(YOUR GOAL):
Please copy each line from the entries that contains the string "this".

[Collected data]
BEGIN
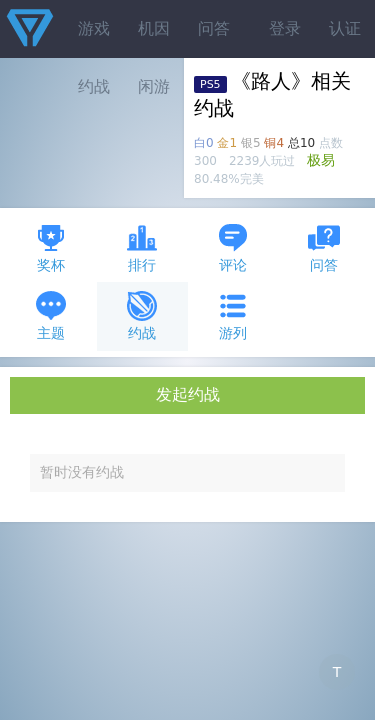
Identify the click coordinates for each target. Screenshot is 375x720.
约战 (142, 315)
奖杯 (51, 247)
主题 (51, 315)
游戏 (94, 28)
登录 (285, 28)
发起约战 (188, 394)
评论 (233, 247)
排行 (142, 247)
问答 (214, 28)
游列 (233, 315)
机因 (154, 28)
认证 (345, 28)
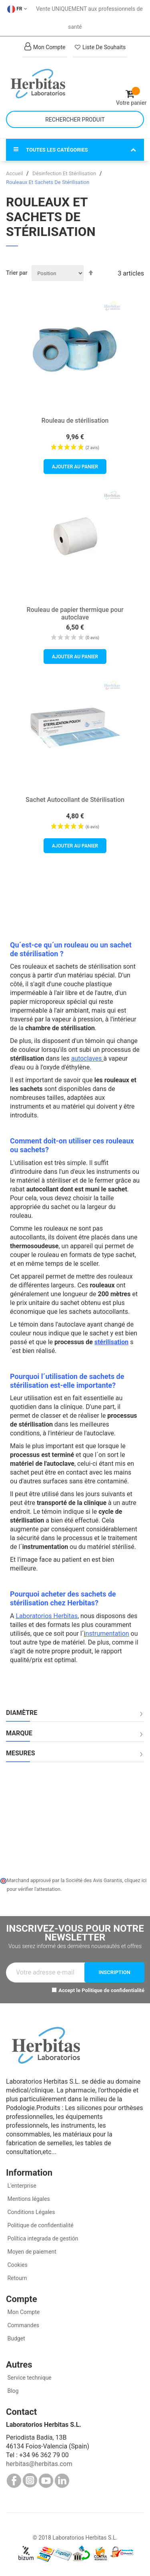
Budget (15, 2338)
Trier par (17, 273)
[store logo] (40, 84)
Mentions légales (28, 2199)
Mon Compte (23, 2312)
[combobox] (75, 119)
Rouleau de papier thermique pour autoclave (74, 613)
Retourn (16, 2278)
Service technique (29, 2377)
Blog (12, 2391)
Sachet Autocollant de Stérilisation (75, 799)
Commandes (22, 2325)
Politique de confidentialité (113, 1990)
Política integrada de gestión (42, 2238)
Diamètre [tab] (21, 1713)
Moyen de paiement (31, 2251)
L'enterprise (21, 2185)
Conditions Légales (30, 2212)
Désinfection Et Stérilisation (64, 173)
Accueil (15, 173)
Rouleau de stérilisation (74, 420)
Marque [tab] (19, 1733)
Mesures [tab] (20, 1753)
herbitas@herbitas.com (39, 2464)
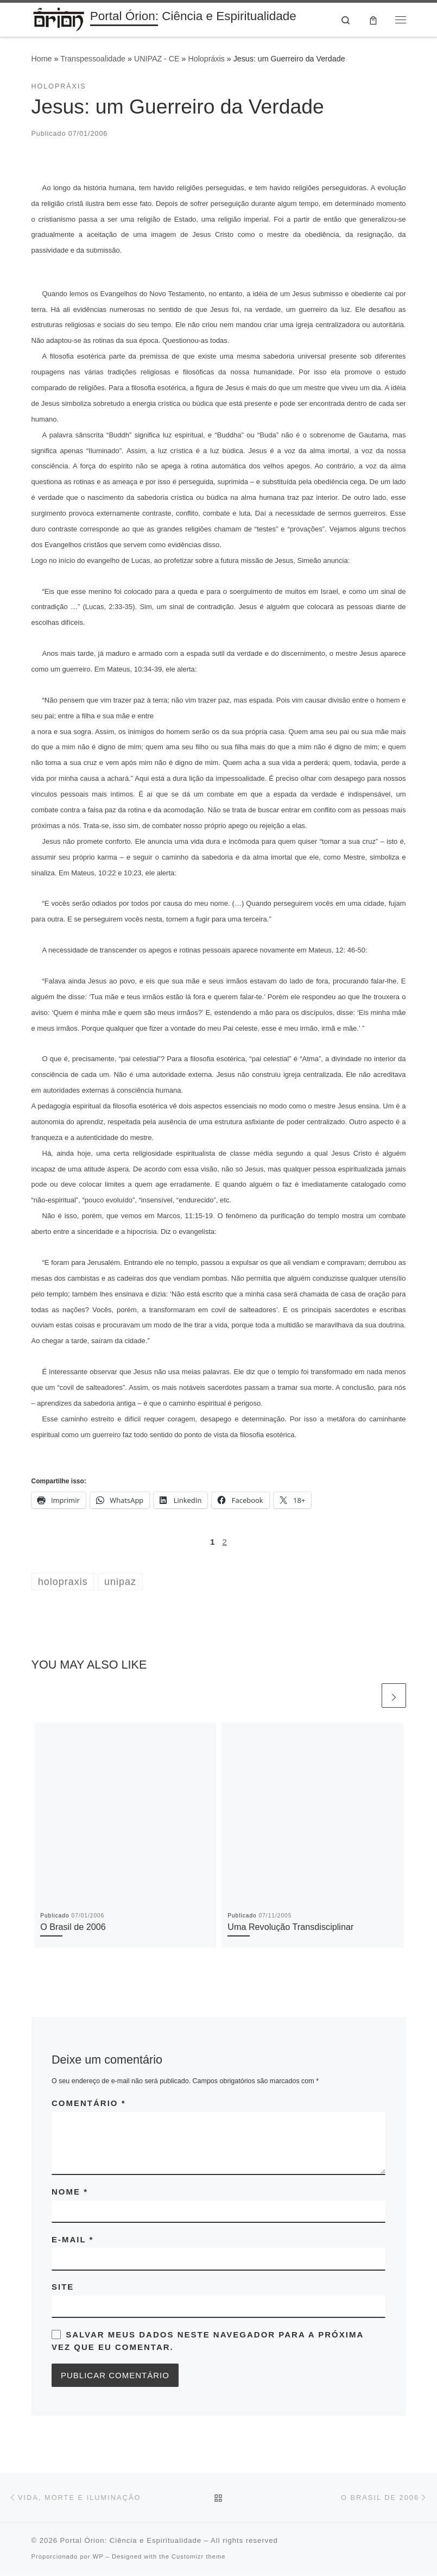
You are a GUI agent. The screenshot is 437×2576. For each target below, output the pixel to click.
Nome (70, 2192)
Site (63, 2287)
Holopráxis (206, 59)
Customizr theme (199, 2557)
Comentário (89, 2104)
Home (41, 59)
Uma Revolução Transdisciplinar (290, 1927)
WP (98, 2557)
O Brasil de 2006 (73, 1927)
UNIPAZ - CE (157, 59)
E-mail (72, 2240)
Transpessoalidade (92, 59)
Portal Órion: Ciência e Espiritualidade (131, 2541)
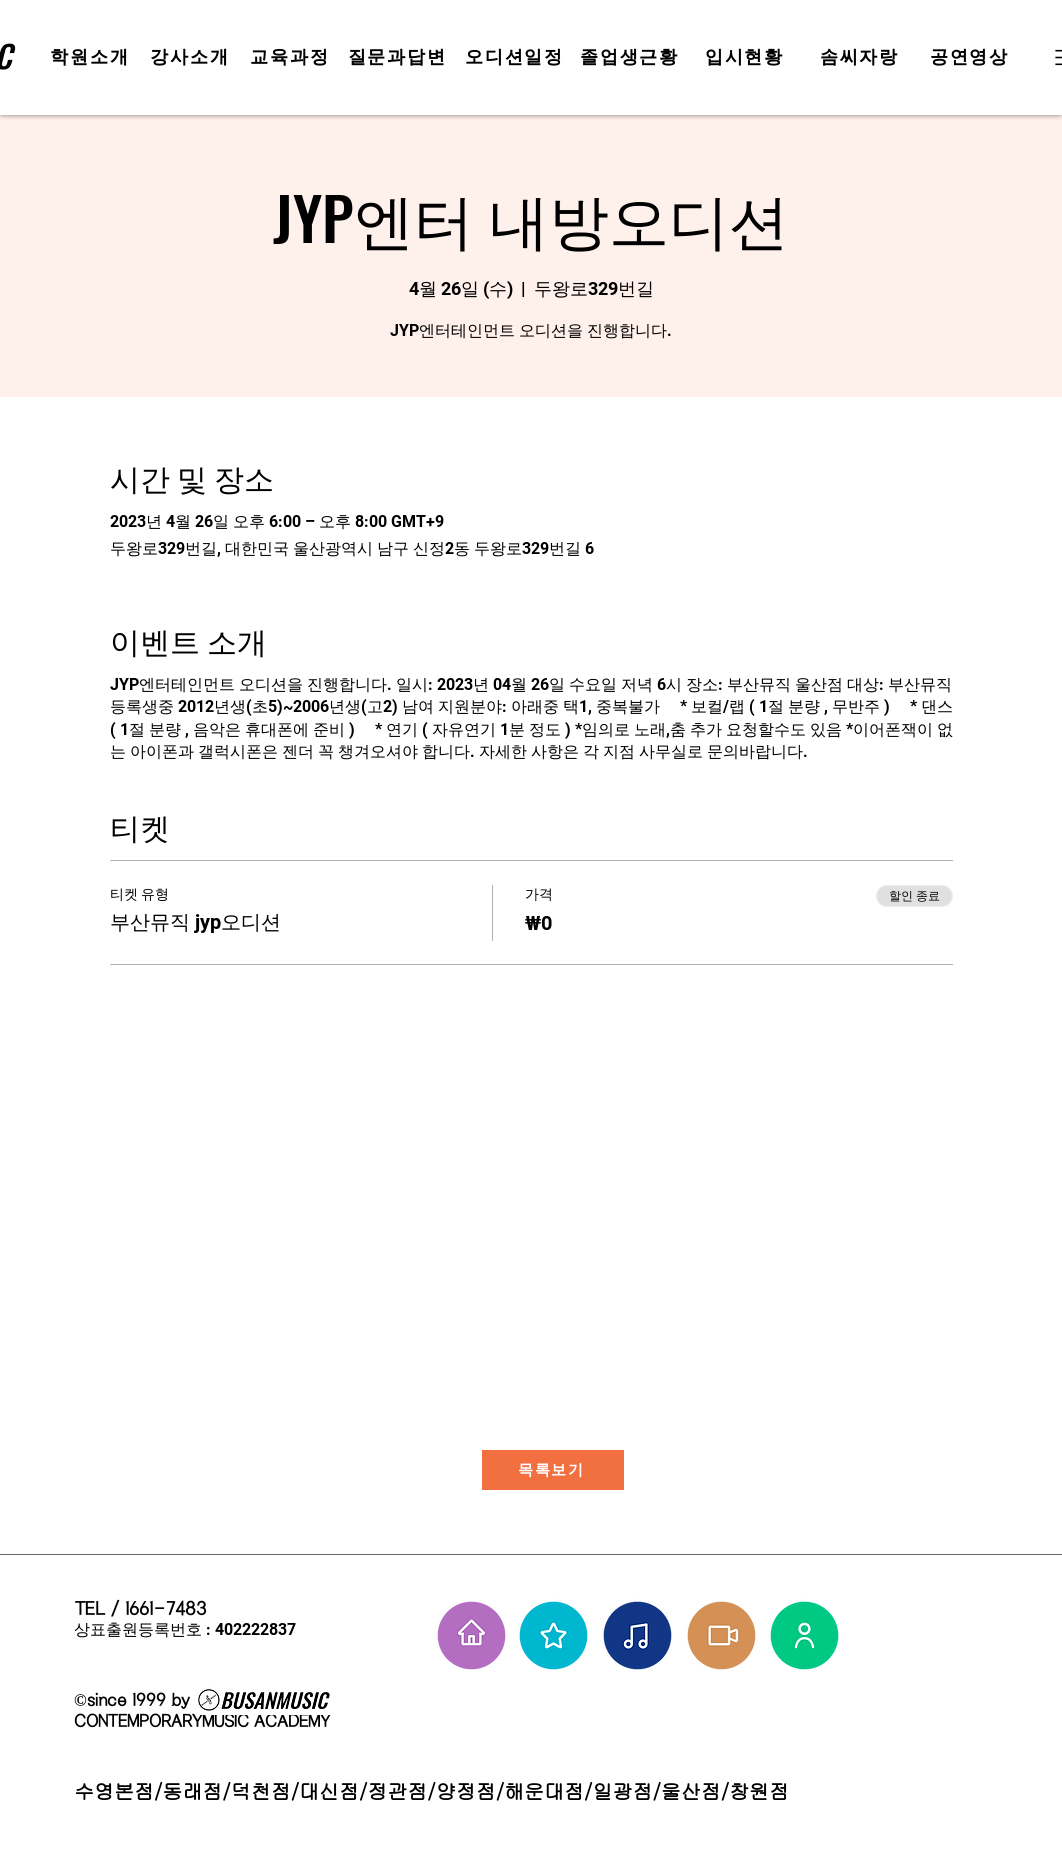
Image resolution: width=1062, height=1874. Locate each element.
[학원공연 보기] (721, 1635)
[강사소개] (192, 57)
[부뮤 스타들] (553, 1635)
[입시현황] (746, 57)
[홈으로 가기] (471, 1635)
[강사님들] (804, 1635)
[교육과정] (292, 57)
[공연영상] (971, 57)
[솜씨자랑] (861, 57)
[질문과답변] (399, 57)
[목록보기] (553, 1470)
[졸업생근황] (631, 57)
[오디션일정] (516, 57)
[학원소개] (92, 57)
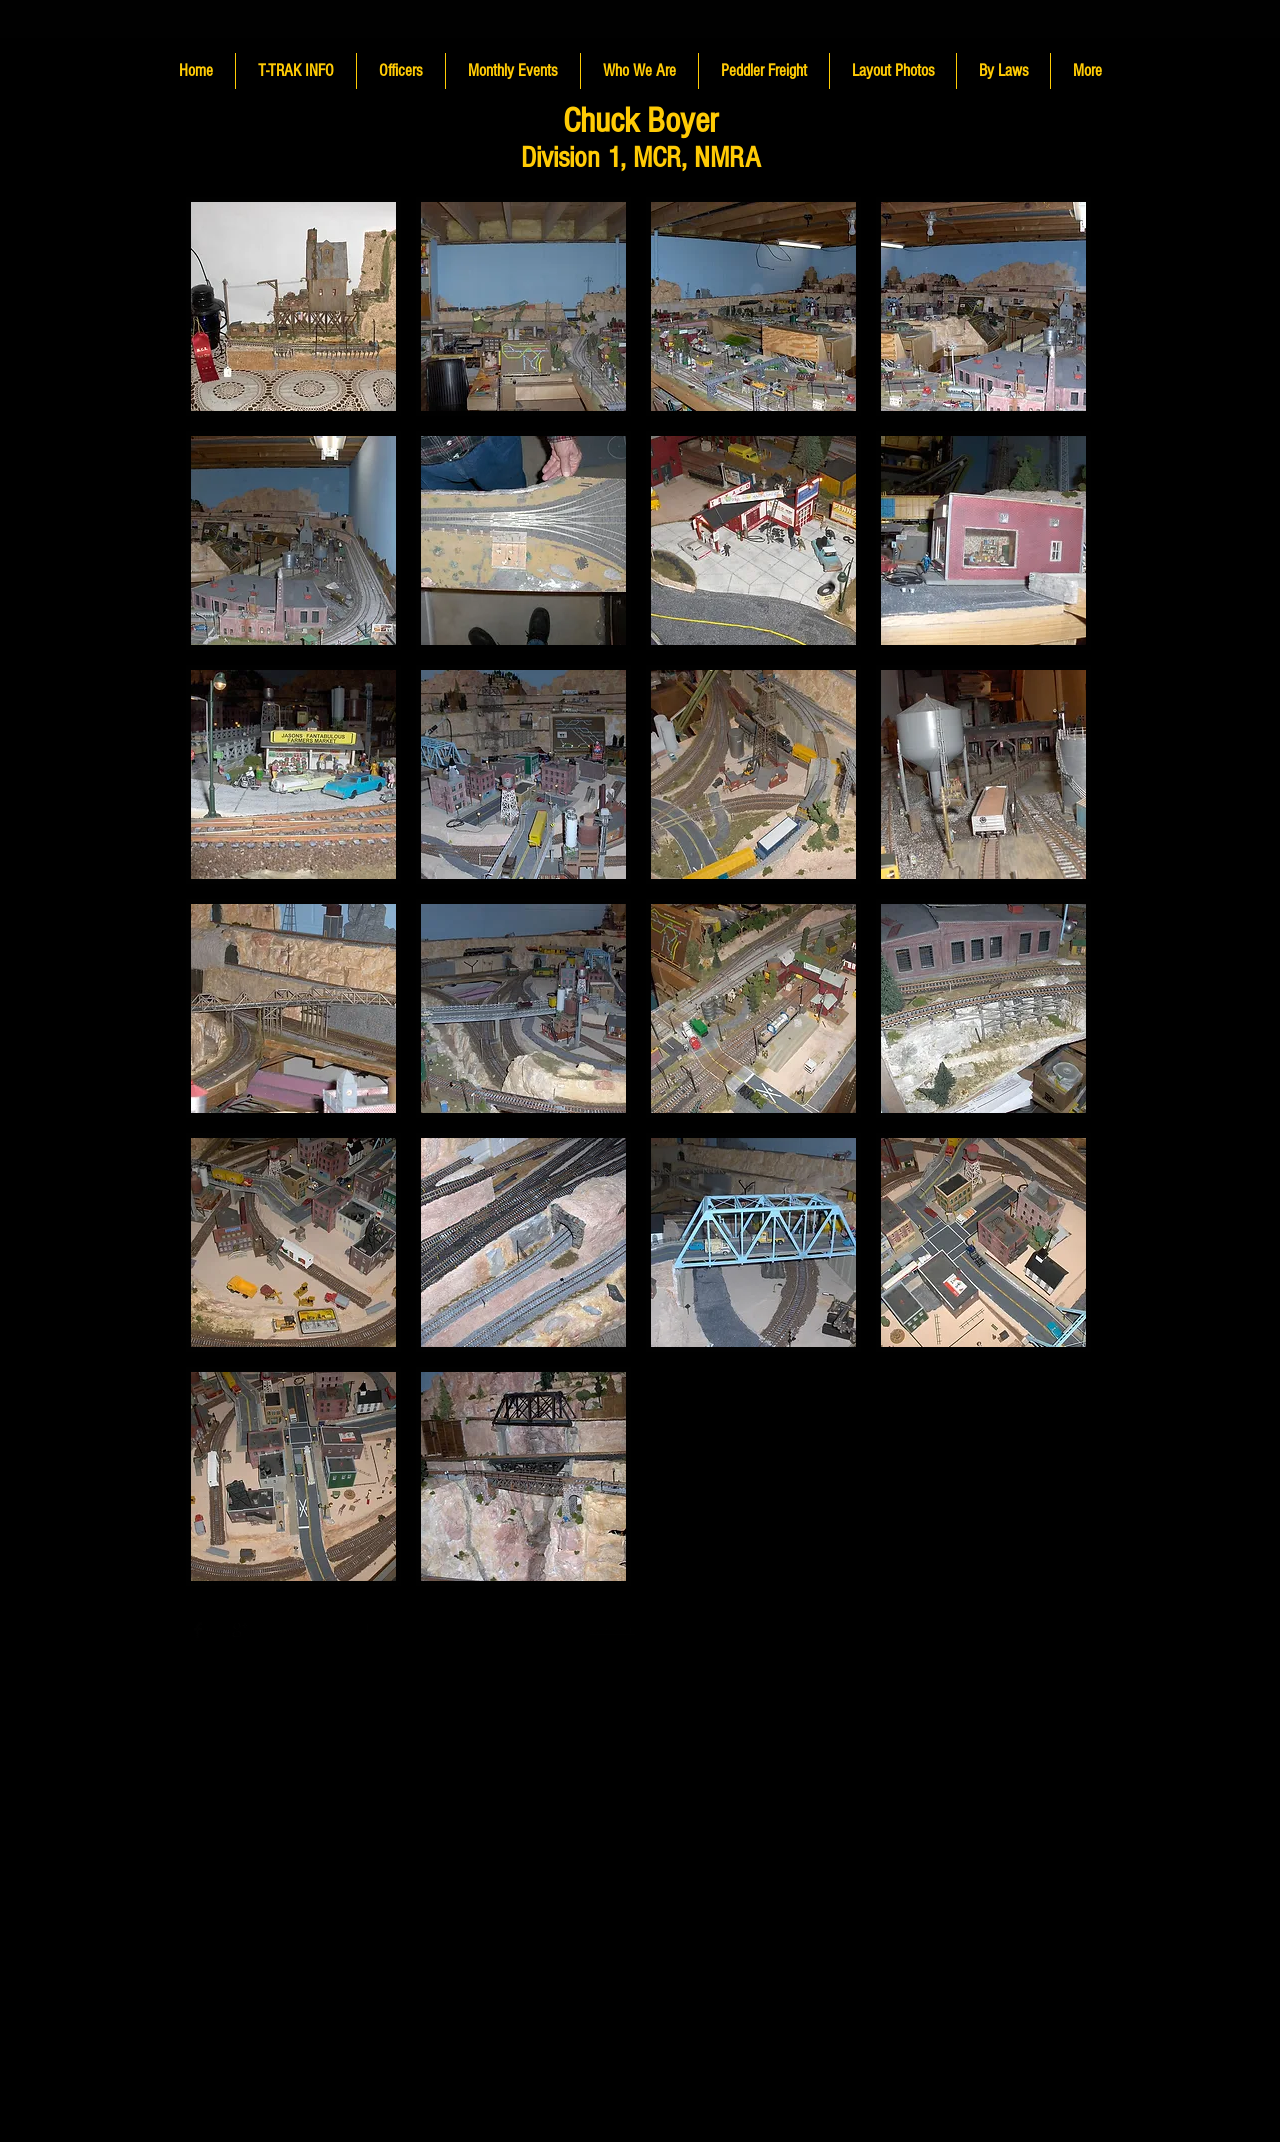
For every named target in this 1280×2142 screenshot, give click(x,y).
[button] (293, 306)
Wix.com (612, 1629)
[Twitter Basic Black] (219, 1630)
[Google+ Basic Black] (240, 1630)
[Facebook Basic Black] (198, 1630)
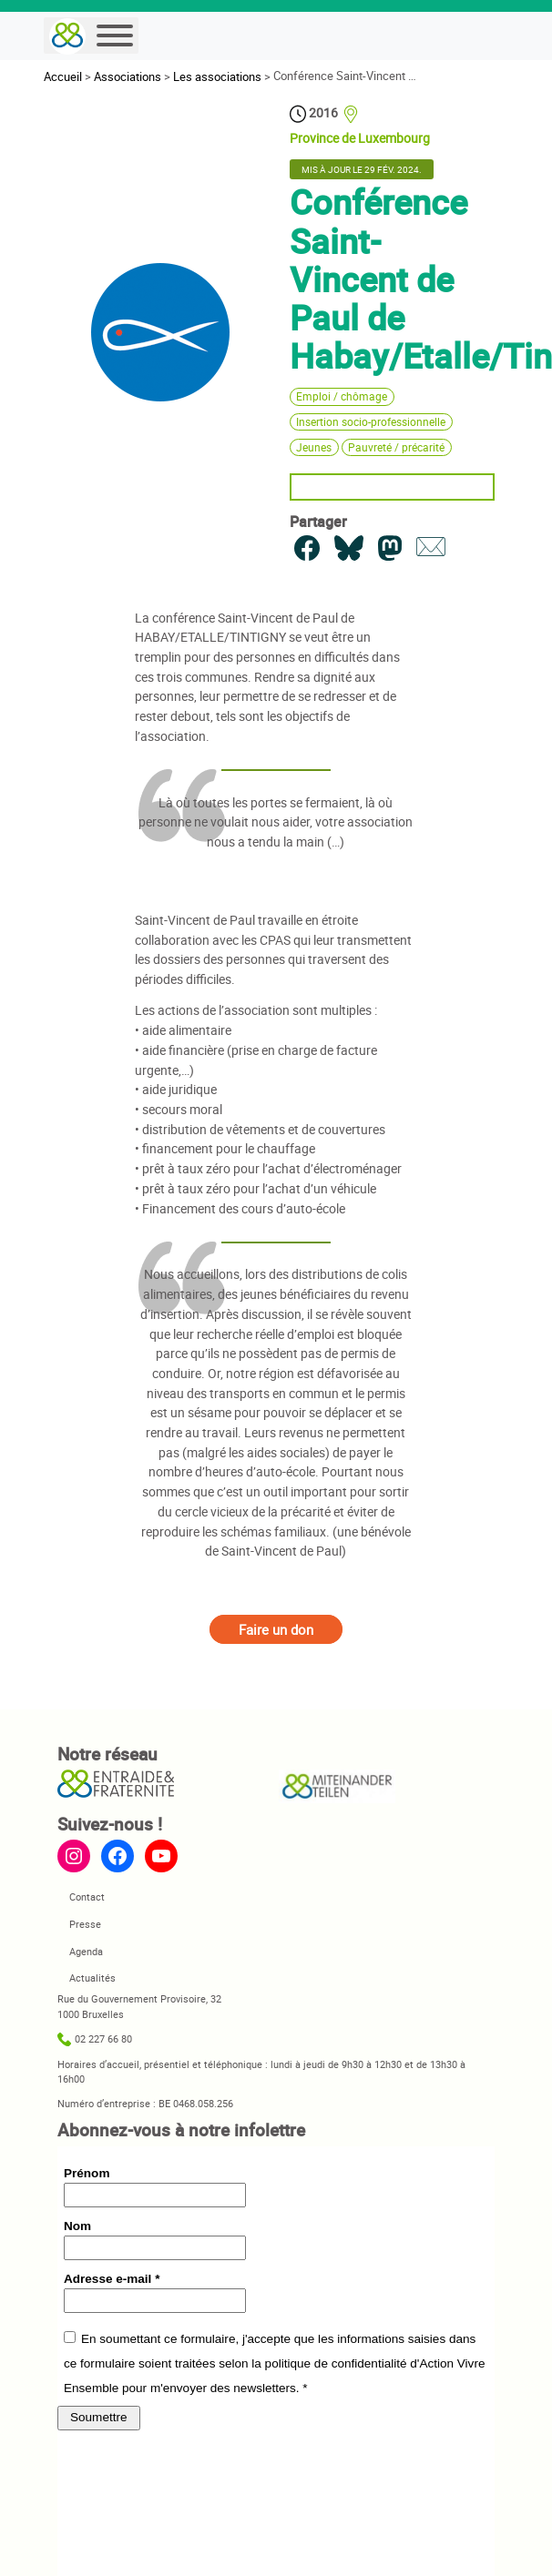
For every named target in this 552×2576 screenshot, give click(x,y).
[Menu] (115, 35)
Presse (85, 1924)
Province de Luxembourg (360, 138)
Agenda (86, 1951)
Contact (87, 1896)
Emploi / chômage (341, 396)
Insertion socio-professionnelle (370, 422)
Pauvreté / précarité (396, 447)
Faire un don (276, 1629)
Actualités (92, 1977)
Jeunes (314, 447)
END
(RESPONSE AREA):
For every named target in this 1280×2142 screenshot, give click(x,y).
For every named target in this 552×2576 screenshot, give click(x,y).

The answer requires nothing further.